• [What to do]:
Give back exactly the lines from the start of the entries below to the line holding "titucionales y legales, en", that line included, and leave every picture out.

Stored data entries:
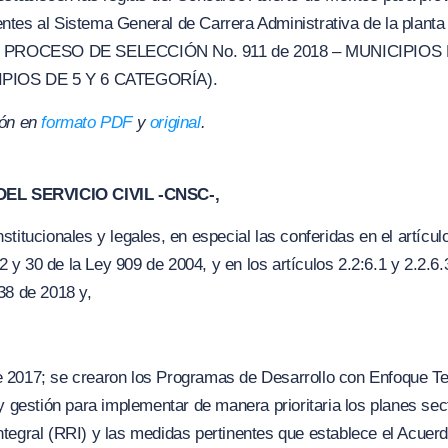
ntes al Sistema General de Carrera Administrativa de la plant
 PROCESO DE SELECCIÓN No. 911 de 2018 – MUNICIPIOS
PIOS DE 5 Y 6 CATEGORÍA).
ión en
formato PDF
y
original
.
EL SERVICIO CIVIL -CNSC-,
titucionales y legales, en especial las conferidas en el artícul
,12 y 30 de la Ley 909 de 2004, y en los artículos 2.2:6.1 y 2.2.
38 de 2018 y,
 2017; se crearon los Programas de Desarrollo con Enfoque Te
y gestión para implementar de manera prioritaria los planes sec
tegral (RRI) y las medidas pertinentes que establece el Acuerdo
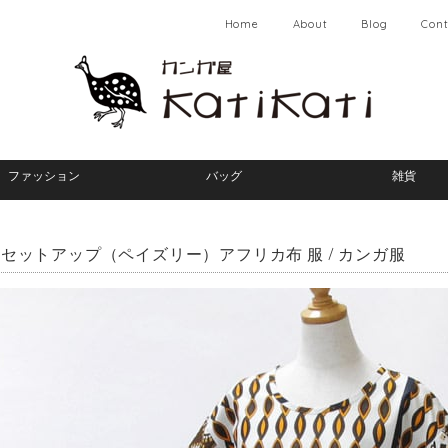
Home
About
Blog
Cont
ファッション
バッグ
雑貨
セットアップ（ペイズリー）アフリカ布 服 / カンガ服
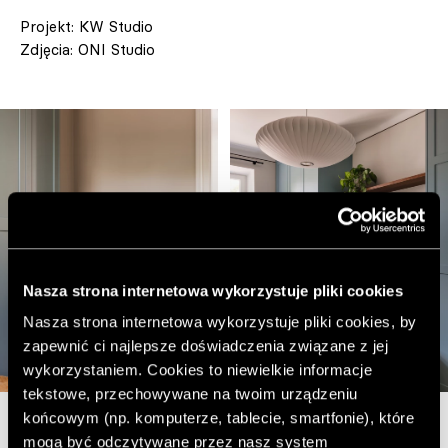
Projekt: KW Studio
Zdjęcia: ONI Studio
Nasza strona internetowa wykorzystuje pliki cookies
Nasza strona internetowa wykorzystuje pliki cookies, by
zapewnić ci najlepsze doświadczenia związane z jej
wykorzystaniem. Cookies to niewielkie informacje
tekstowe, przechowywane na twoim urządzeniu
końcowym (np. komputerze, tablecie, smartfonie), które
mogą być odczytywane przez nasz system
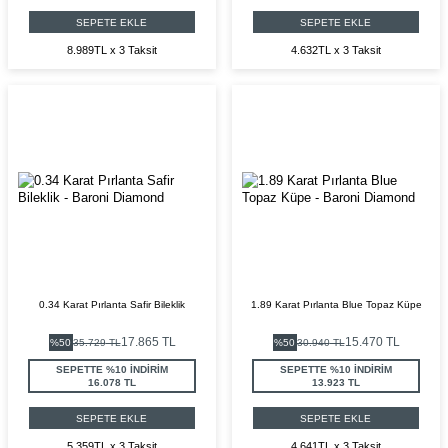
SEPETE EKLE
SEPETE EKLE
8.989TL x 3 Taksit
4.632TL x 3 Taksit
0.34 Karat Pırlanta Safir Bileklik
1.89 Karat Pırlanta Blue Topaz Küpe
17.865
TL
15.470
TL
%
50
35.729
TL
%
50
30.940
TL
SEPETTE %10 İNDİRİM
SEPETTE %10 İNDİRİM
16.078 TL
13.923 TL
SEPETE EKLE
SEPETE EKLE
5.359TL x 3 Taksit
4.641TL x 3 Taksit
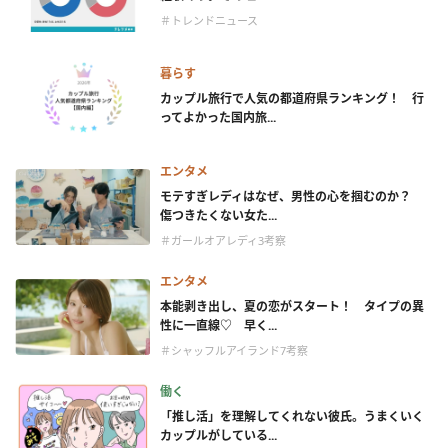
＃トレンドニュース
暮らす
カップル旅行で人気の都道府県ランキング！ 行
ってよかった国内旅...
エンタメ
モテすぎレディはなぜ、男性の心を掴むのか？
傷つきたくない女た...
＃ガールオアレディ3考察
エンタメ
本能剥き出し、夏の恋がスタート！ タイプの異
性に一直線♡ 早く...
＃シャッフルアイランド7考察
働く
「推し活」を理解してくれない彼氏。うまくいく
カップルがしている...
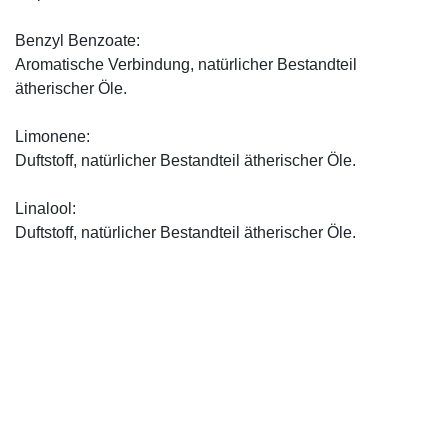
Benzyl Benzoate:
Aromatische Verbindung, natürlicher Bestandteil
ätherischer Öle.
Limonene:
Duftstoff, natürlicher Bestandteil ätherischer Öle.
Linalool:
Duftstoff, natürlicher Bestandteil ätherischer Öle.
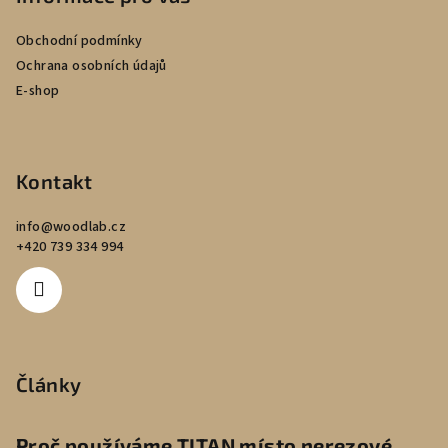
Obchodní podmínky
Ochrana osobních údajů
E-shop
Kontakt
info
@
woodlab.cz
+420 739 334 994
Články
Proč používáme TITAN místo nerezové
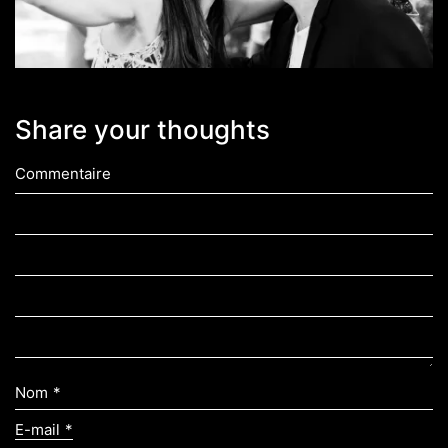
Share your thoughts
Commentaire
Nom
*
E-mail
*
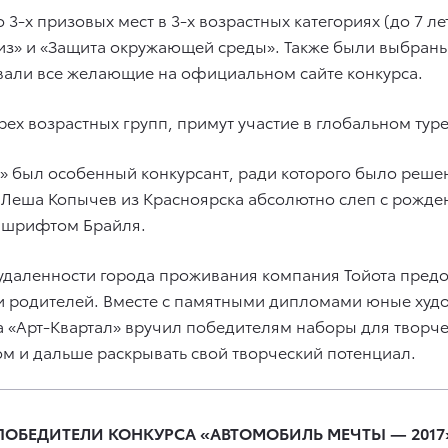
-х призовых мест в 3-х возрастных категориях (до 7 лет
з» и «Защита окружающей среды». Также были выбраны
овали все желающие на официальном сайте конкурса.
трех возрастных групп, примут участие в глобальном туре
» был особенный конкурсант, ради которого было реше
 Леша Копычев из Красноярска абсолютно слеп с рожден
 шрифтом Брайля.
удаленности города проживания компания Тойота предо
 родителей. Вместе с памятными дипломами юные худо
са «Арт-Квартал» вручил победителям наборы для твор
ом и дальше раскрывать свой творческий потенциал.
ПОБЕДИТЕЛИ КОНКУРСА «АВТОМОБИЛЬ МЕЧТЫ — 2017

• [The completed task]:
ntes al Sistema General de Carrera Administrativa de la plant
 PROCESO DE SELECCIÓN No. 911 de 2018 – MUNICIPIOS
PIOS DE 5 Y 6 CATEGORÍA).
ión en
formato PDF
y
original
.
EL SERVICIO CIVIL -CNSC-,
titucionales y legales, en especial las conferidas en el artícul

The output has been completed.